● DATA SUPPLIED:
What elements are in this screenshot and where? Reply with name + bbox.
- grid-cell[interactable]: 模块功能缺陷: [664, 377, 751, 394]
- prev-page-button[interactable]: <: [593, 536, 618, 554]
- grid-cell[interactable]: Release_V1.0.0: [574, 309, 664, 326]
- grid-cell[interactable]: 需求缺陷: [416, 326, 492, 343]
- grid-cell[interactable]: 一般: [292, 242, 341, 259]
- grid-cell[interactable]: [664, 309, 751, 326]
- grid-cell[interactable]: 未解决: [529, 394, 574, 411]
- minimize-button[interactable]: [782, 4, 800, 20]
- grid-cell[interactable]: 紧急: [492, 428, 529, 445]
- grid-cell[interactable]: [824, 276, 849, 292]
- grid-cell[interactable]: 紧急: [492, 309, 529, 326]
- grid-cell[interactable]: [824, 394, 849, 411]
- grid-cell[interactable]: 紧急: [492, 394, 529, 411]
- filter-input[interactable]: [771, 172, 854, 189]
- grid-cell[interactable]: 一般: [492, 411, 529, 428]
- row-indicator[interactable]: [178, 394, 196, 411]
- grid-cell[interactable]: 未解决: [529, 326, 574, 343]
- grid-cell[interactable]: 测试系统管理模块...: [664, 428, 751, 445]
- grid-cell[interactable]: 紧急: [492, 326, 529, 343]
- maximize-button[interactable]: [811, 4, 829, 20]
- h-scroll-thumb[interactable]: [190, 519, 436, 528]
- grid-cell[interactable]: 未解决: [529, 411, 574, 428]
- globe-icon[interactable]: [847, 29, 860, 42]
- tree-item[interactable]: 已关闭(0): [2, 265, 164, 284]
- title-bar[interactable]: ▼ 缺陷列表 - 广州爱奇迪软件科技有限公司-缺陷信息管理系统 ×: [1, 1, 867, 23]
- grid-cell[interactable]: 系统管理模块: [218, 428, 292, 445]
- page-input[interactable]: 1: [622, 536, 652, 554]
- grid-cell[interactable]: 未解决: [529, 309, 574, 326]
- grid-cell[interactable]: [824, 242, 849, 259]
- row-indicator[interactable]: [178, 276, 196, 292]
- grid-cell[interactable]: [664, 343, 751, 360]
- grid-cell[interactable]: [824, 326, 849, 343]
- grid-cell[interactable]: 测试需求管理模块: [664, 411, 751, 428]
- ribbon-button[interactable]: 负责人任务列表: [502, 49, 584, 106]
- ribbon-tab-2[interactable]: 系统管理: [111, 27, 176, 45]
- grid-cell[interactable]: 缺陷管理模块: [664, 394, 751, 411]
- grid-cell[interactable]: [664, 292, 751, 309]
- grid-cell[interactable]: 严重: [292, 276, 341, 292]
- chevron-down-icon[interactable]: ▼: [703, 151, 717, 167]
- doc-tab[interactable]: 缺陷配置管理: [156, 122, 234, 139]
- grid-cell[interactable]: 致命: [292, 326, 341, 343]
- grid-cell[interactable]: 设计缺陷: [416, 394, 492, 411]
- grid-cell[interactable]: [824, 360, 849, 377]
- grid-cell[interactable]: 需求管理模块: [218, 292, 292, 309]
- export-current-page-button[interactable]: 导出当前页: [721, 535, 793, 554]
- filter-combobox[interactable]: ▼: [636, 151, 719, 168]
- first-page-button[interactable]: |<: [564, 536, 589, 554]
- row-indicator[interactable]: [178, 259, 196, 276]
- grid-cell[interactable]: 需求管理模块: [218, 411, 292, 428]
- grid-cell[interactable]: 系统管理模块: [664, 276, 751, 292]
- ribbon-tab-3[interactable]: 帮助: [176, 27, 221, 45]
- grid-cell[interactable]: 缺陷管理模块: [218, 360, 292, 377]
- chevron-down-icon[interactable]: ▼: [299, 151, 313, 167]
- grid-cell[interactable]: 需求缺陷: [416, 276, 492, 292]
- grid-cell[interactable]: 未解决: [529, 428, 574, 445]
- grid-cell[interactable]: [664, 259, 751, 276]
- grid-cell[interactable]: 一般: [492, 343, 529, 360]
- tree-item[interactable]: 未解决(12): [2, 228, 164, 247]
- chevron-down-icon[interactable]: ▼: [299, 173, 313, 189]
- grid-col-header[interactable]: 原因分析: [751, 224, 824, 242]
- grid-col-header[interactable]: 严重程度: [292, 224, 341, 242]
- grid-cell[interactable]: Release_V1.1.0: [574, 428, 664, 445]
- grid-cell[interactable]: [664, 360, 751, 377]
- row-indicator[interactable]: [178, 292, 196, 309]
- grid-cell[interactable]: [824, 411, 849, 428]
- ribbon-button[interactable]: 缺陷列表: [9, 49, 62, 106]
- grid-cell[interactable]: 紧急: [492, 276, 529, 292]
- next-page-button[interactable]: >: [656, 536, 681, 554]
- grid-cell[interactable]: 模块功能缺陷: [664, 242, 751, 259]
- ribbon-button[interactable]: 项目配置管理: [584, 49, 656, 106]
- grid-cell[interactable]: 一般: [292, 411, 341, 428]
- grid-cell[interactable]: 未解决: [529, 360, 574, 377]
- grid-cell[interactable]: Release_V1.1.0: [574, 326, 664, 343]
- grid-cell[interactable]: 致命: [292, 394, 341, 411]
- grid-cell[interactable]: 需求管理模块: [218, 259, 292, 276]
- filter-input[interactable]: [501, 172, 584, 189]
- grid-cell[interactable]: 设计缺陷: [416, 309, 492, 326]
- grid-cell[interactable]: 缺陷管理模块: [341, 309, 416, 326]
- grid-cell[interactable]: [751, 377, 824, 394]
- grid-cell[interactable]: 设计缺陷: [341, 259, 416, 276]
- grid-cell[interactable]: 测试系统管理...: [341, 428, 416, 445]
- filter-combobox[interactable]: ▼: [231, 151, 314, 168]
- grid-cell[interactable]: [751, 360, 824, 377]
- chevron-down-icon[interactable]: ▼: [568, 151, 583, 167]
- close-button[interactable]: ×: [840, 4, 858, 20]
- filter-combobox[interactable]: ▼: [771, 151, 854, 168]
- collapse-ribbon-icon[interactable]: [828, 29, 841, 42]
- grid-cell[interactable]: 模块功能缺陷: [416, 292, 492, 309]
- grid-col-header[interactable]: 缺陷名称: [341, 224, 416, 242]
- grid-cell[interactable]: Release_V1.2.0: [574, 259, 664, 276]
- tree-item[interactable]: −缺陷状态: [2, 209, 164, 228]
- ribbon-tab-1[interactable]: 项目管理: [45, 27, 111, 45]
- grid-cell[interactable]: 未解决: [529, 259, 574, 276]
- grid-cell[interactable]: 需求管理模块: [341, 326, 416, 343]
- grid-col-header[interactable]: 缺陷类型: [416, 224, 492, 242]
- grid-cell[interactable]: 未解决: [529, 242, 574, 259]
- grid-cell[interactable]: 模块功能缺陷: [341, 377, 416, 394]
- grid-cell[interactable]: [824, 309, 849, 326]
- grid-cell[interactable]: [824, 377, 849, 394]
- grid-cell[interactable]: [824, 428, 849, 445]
==
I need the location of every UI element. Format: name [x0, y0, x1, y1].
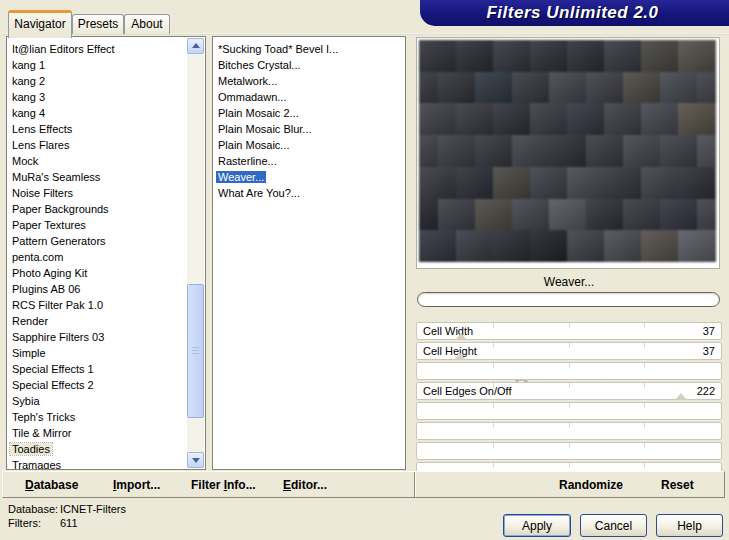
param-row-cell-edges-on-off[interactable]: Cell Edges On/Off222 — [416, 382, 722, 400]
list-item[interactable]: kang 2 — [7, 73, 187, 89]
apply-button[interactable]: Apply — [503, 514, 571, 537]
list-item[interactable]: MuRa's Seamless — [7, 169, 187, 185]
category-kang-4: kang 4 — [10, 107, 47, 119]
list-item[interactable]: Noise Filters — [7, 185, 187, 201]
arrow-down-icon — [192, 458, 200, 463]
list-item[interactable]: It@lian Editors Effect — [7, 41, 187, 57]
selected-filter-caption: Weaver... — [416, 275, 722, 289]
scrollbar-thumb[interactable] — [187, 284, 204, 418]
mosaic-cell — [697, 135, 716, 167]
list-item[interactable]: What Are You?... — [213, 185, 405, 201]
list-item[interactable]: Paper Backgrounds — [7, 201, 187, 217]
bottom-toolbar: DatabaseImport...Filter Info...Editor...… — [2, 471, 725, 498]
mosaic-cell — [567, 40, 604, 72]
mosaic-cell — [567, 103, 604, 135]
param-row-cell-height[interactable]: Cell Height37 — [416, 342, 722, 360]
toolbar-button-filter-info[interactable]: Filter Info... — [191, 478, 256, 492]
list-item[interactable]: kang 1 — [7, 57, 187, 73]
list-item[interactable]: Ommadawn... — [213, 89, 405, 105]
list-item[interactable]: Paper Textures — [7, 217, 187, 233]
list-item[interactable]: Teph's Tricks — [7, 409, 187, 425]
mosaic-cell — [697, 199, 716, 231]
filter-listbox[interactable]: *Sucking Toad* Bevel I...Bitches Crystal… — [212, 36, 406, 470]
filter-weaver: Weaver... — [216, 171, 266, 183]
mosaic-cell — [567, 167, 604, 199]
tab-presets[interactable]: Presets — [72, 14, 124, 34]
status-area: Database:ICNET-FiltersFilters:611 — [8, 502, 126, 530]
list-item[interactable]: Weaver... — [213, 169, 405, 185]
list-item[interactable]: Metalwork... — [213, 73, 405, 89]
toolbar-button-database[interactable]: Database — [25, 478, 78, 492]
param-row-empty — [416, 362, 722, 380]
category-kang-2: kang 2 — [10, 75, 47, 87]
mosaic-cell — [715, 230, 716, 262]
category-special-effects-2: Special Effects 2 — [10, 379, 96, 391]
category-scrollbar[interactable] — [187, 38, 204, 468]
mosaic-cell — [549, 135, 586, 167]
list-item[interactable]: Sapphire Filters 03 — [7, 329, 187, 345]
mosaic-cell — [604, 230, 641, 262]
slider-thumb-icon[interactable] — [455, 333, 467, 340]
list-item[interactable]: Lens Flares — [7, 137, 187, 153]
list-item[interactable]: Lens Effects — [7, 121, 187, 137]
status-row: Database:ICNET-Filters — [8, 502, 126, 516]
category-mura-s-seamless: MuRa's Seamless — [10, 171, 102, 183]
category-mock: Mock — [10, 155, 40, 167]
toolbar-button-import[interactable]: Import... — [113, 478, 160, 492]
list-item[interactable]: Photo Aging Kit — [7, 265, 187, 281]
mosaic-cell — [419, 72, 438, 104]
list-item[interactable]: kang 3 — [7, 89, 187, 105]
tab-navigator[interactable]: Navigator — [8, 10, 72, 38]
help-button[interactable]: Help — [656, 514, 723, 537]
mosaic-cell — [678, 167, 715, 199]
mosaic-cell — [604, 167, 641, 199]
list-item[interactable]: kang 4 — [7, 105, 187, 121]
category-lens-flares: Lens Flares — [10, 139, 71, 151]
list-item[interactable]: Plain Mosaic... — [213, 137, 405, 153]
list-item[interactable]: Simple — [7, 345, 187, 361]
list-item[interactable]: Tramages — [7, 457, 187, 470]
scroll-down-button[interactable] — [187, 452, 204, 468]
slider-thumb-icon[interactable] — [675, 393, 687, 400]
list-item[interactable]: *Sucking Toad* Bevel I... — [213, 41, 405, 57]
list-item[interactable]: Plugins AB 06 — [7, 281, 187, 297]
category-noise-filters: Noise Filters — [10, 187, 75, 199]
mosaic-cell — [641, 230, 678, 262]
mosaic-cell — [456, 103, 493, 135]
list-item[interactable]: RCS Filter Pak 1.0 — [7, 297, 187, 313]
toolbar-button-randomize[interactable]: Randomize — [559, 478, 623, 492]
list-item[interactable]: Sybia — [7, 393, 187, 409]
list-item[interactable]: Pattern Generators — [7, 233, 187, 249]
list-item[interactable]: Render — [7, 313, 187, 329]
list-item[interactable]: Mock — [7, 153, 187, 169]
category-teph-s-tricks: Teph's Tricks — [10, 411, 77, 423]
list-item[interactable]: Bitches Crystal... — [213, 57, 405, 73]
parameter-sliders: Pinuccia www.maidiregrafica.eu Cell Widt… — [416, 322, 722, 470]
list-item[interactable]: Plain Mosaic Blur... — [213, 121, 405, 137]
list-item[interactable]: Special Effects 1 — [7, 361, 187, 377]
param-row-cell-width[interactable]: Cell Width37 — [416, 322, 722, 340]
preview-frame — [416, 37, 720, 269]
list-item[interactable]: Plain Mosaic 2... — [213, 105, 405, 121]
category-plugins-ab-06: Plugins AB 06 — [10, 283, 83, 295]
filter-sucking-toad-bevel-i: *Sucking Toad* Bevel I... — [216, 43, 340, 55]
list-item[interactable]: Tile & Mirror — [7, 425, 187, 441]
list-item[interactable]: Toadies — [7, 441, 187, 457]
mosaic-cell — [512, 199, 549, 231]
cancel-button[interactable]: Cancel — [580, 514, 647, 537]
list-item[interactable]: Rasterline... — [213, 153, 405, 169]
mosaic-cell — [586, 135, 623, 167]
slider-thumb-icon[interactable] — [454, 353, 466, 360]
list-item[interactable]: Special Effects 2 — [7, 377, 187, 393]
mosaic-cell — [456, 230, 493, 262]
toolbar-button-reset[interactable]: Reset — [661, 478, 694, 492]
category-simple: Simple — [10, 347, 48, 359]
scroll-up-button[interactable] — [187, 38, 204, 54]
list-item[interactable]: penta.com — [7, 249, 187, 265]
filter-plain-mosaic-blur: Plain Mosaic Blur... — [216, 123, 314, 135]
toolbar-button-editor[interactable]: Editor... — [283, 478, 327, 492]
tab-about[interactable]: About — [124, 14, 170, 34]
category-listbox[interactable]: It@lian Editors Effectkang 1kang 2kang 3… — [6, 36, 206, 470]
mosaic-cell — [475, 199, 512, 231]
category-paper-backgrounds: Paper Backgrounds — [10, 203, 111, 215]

● PROBLEM DESCRIPTION: Search the listing for the word "indicator" and return each line that holds it.

● RESULT OF THIS EXERCISE:
- row-indicator[interactable]: [178, 394, 196, 411]
- row-indicator[interactable]: [178, 276, 196, 292]
- row-indicator[interactable]: [178, 259, 196, 276]
- row-indicator[interactable]: [178, 292, 196, 309]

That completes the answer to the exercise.